### GOAL OF THE EXERCISE
Each line from the one with "причина – авария на куйбышевском самотечном" to the final line of the data must be reproduced exactly, and no other line may appear.

Transcribed page contents:
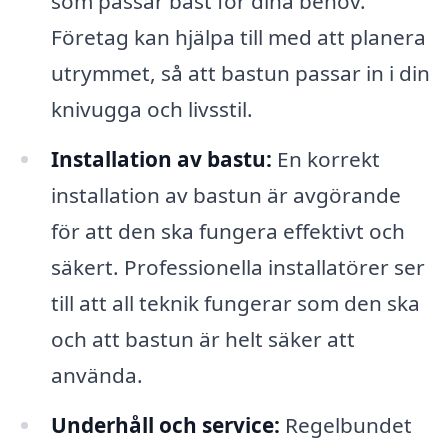
som passar bäst för dina behov.
Företag kan hjälpa till med att planera
utrymmet, så att bastun passar in i din
knivugga och livsstil.
Installation av bastu:
En korrekt
installation av bastun är avgörande
för att den ska fungera effektivt och
säkert. Professionella installatörer ser
till att all teknik fungerar som den ska
och att bastun är helt säker att
använda.
Underhåll och service:
Regelbundet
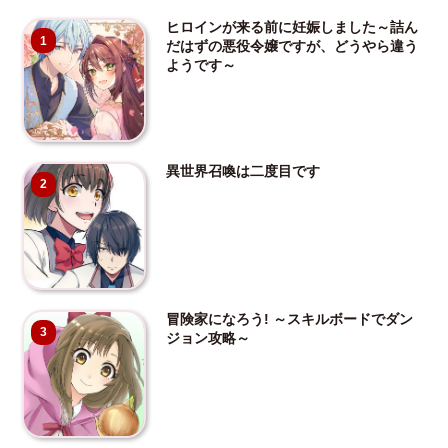
ヒロインが来る前に妊娠しました～詰ん
1
だはずの悪役令嬢ですが、どうやら違う
ようです～
異世界召喚は二度目です
2
冒険家になろう! ～スキルボードでダン
3
ジョン攻略～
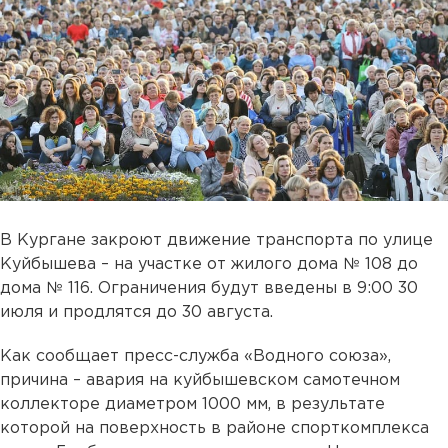
В Кургане закроют движение транспорта по улице
Куйбышева – на участке от жилого дома № 108 до
дома № 116. Ограничения будут введены в 9:00 30
июля и продлятся до 30 августа.
Как сообщает пресс-служба «Водного союза»,
причина – авария на куйбышевском самотечном
коллекторе диаметром 1000 мм, в результате
которой на поверхность в районе спорткомплекса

### WRITTEN RESPONSE
причина – авария на куйбышевском самотечном
коллекторе диаметром 1000 мм, в результате
которой на поверхность в районе спорткомплекса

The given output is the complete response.